(Extracted page text data)
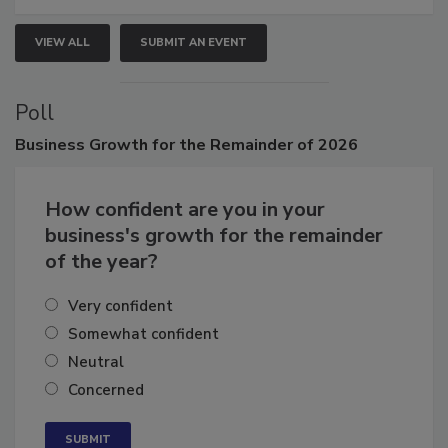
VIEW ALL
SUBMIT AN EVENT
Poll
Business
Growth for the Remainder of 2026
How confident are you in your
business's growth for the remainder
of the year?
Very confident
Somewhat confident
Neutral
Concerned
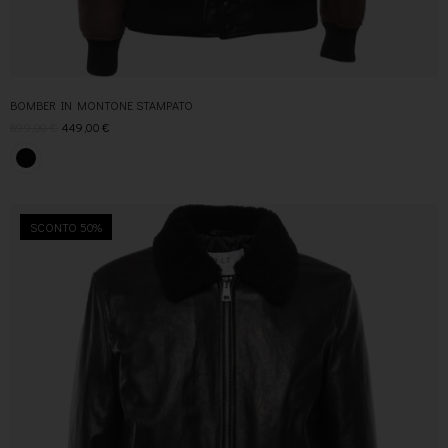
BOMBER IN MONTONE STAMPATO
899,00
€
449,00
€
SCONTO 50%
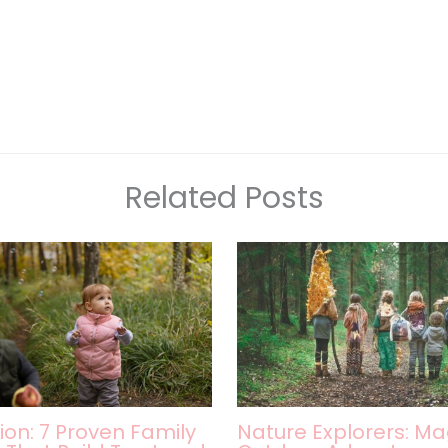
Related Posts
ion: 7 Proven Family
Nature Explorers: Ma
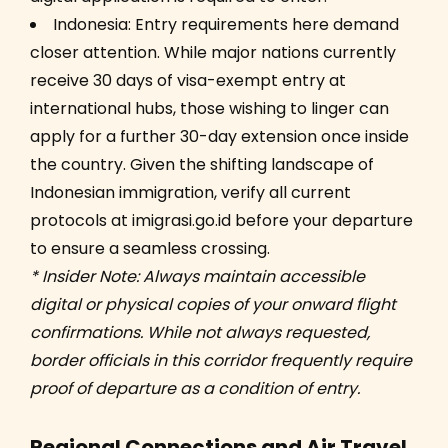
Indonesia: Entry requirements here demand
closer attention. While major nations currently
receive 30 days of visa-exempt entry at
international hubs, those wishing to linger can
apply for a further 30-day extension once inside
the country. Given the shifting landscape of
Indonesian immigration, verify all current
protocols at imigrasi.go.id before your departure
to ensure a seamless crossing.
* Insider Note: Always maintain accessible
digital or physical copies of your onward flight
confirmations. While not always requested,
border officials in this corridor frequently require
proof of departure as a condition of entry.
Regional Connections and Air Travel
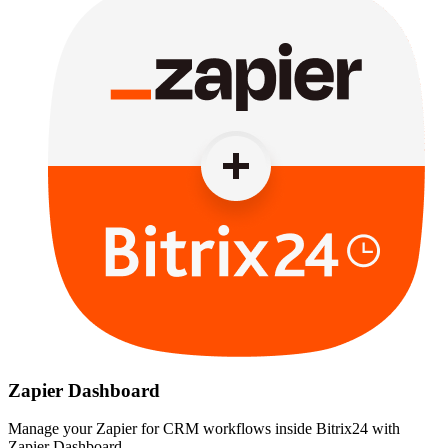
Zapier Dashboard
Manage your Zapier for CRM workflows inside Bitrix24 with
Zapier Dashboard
---
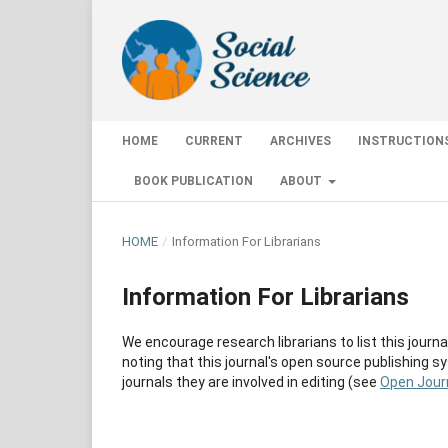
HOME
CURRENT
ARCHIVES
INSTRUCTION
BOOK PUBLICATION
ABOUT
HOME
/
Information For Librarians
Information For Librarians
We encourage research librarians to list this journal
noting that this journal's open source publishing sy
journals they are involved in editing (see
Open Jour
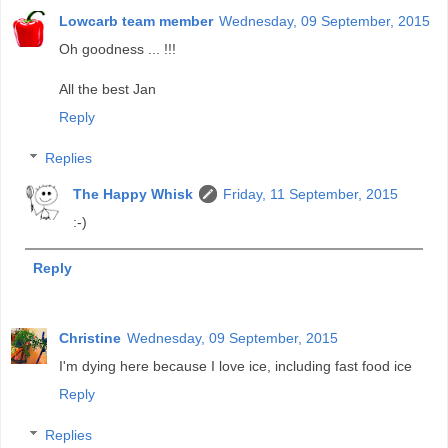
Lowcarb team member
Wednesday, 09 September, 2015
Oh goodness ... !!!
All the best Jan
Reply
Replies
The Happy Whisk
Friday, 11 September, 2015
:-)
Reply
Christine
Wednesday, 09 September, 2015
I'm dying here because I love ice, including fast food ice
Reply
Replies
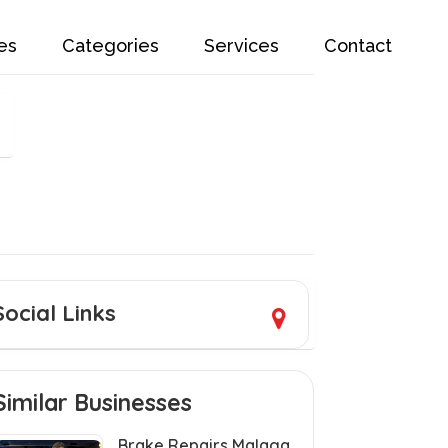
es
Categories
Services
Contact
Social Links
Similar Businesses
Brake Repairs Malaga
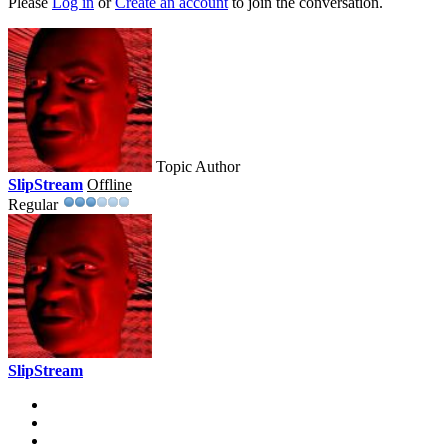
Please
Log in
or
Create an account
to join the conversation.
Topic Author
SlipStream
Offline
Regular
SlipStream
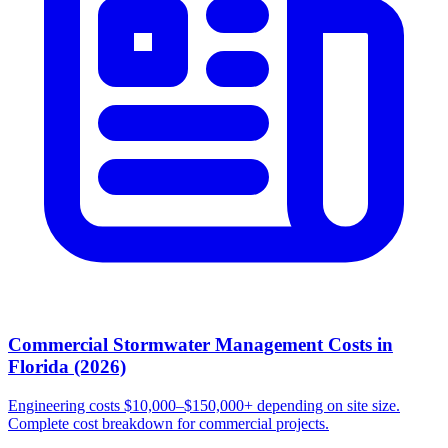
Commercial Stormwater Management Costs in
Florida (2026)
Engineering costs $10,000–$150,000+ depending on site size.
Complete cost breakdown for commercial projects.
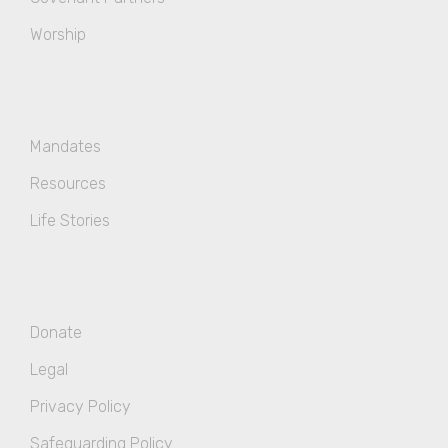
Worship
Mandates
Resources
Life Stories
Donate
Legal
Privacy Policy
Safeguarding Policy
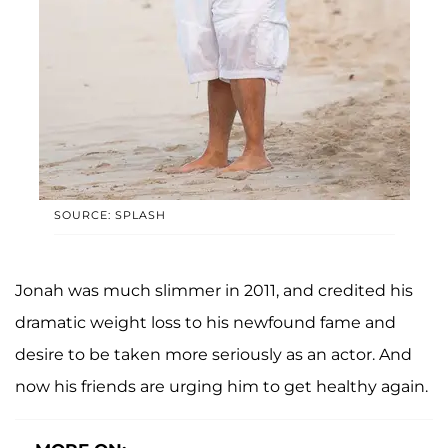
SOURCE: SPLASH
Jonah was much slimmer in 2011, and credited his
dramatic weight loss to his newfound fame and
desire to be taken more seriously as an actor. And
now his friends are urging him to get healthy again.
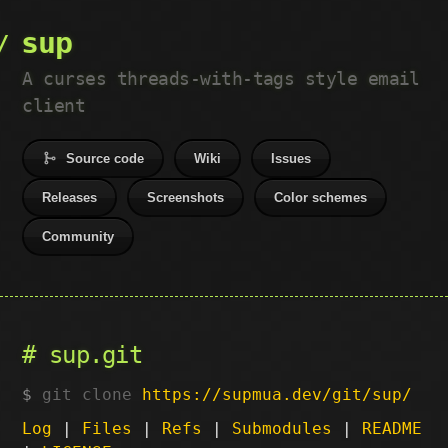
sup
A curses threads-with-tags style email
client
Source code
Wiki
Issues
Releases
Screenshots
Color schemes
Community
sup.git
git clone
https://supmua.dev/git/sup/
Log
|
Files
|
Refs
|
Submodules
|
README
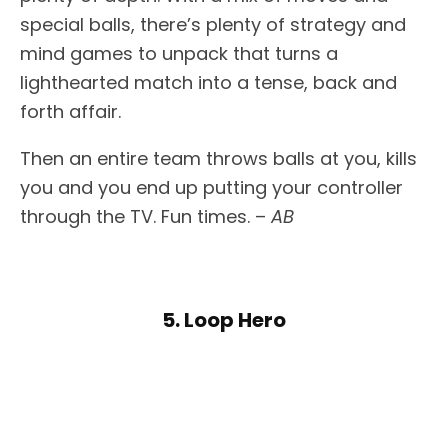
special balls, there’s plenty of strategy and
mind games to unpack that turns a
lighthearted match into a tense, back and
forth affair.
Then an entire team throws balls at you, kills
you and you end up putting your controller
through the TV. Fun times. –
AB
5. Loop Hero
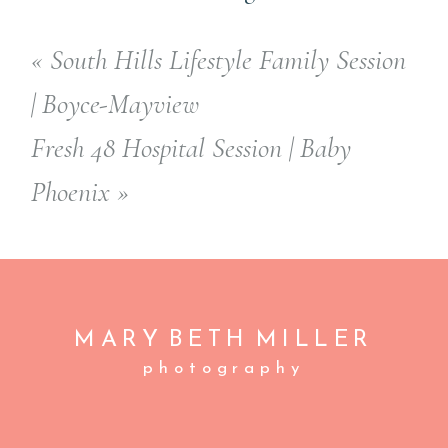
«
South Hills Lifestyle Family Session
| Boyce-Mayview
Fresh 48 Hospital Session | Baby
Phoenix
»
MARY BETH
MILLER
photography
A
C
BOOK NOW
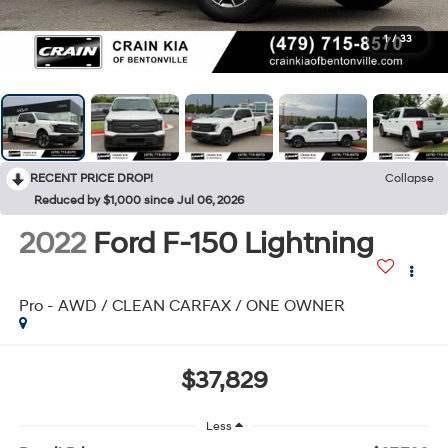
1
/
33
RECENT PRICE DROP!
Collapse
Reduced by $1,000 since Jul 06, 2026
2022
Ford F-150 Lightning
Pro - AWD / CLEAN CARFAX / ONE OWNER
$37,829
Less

_Required work_
Say how many lines in the data hold the string "Family", and write nothing else.

_Problem solution_
2